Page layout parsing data
★ ★ ★ ★ ★

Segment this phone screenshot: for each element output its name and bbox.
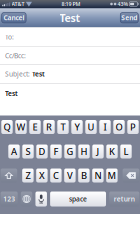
staticText: B bbox=[81, 169, 87, 182]
button[interactable]: G bbox=[64, 144, 76, 158]
staticText: G bbox=[66, 145, 74, 158]
staticText: AT&T bbox=[12, 0, 25, 8]
staticText: A bbox=[11, 145, 17, 158]
staticText: 123 bbox=[3, 195, 15, 204]
button[interactable]: N bbox=[92, 168, 104, 182]
staticText: Send bbox=[121, 13, 137, 22]
button[interactable]: Delete bbox=[123, 168, 139, 182]
staticText: Cc/Bcc: bbox=[5, 51, 26, 60]
staticText: 43% bbox=[117, 0, 128, 8]
staticText: P bbox=[130, 121, 136, 133]
button[interactable]: O bbox=[113, 120, 125, 134]
staticText: N bbox=[94, 169, 101, 182]
button[interactable]: return bbox=[109, 192, 139, 206]
button[interactable]: L bbox=[120, 144, 132, 158]
staticText: Test bbox=[5, 89, 18, 98]
staticText: V bbox=[67, 169, 73, 182]
staticText: Test bbox=[30, 70, 45, 78]
button[interactable]: K bbox=[106, 144, 118, 158]
button[interactable]: V bbox=[64, 168, 76, 182]
staticText: O bbox=[116, 121, 122, 133]
staticText: Subject: bbox=[5, 70, 30, 78]
staticText: H bbox=[80, 145, 88, 158]
button[interactable]: A bbox=[8, 144, 20, 158]
button[interactable]: E bbox=[29, 120, 41, 134]
staticText: W bbox=[16, 121, 26, 133]
staticText: J bbox=[96, 145, 100, 158]
button[interactable]: B bbox=[78, 168, 90, 182]
button[interactable]: To: bbox=[0, 28, 140, 47]
button[interactable]: Send bbox=[120, 13, 138, 23]
staticText: Test bbox=[60, 11, 80, 25]
button[interactable]: M bbox=[106, 168, 118, 182]
button[interactable]: H bbox=[78, 144, 90, 158]
button[interactable]: Cancel bbox=[2, 13, 26, 23]
button[interactable]: P bbox=[127, 120, 139, 134]
button[interactable]: space bbox=[50, 192, 106, 206]
button[interactable]: Shift bbox=[1, 168, 17, 182]
button[interactable]: C bbox=[50, 168, 62, 182]
button[interactable]: T bbox=[57, 120, 69, 134]
staticText: Q bbox=[4, 121, 10, 133]
staticText: return bbox=[114, 195, 135, 204]
button[interactable]: U bbox=[85, 120, 97, 134]
button[interactable]: X bbox=[36, 168, 48, 182]
staticText: U bbox=[88, 121, 94, 133]
button[interactable]: S bbox=[22, 144, 34, 158]
staticText: Cancel bbox=[3, 13, 24, 22]
button[interactable]: Cc/Bcc: bbox=[0, 47, 140, 65]
button[interactable]: Y bbox=[71, 120, 83, 134]
staticText: T bbox=[60, 121, 66, 133]
staticText: To: bbox=[5, 32, 14, 41]
button[interactable]: D bbox=[36, 144, 48, 158]
button[interactable]: W bbox=[15, 120, 27, 134]
staticText: Z bbox=[25, 169, 30, 182]
button[interactable]: Q bbox=[1, 120, 13, 134]
staticText: L bbox=[124, 145, 128, 158]
staticText: C bbox=[53, 169, 59, 182]
staticText: X bbox=[39, 169, 45, 182]
staticText: space bbox=[69, 195, 87, 204]
button[interactable]: Switch keyboard bbox=[21, 192, 32, 206]
staticText: F bbox=[54, 145, 58, 158]
staticText: M bbox=[107, 169, 116, 182]
staticText: R bbox=[46, 121, 52, 133]
button[interactable]: Subject: bbox=[0, 65, 140, 84]
staticText: S bbox=[26, 145, 30, 158]
staticText: D bbox=[38, 145, 46, 158]
button[interactable]: 123 bbox=[1, 192, 18, 206]
button[interactable]: J bbox=[92, 144, 104, 158]
staticText: K bbox=[109, 145, 115, 158]
staticText: E bbox=[32, 121, 38, 133]
button[interactable]: R bbox=[43, 120, 55, 134]
staticText: Y bbox=[74, 121, 80, 133]
button[interactable]: I bbox=[99, 120, 111, 134]
button[interactable]: Z bbox=[22, 168, 34, 182]
button[interactable]: Dictation bbox=[36, 192, 47, 206]
button[interactable]: F bbox=[50, 144, 62, 158]
staticText: 8:19 PM bbox=[62, 0, 81, 8]
staticText: I bbox=[104, 121, 106, 133]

★ ★ ★ ★ ★

> Your goal
Copy out each line of the data that includes the string "Subject".

> Task response
staticText: Subject: bbox=[5, 70, 30, 78]
button[interactable]: Subject: bbox=[0, 65, 140, 84]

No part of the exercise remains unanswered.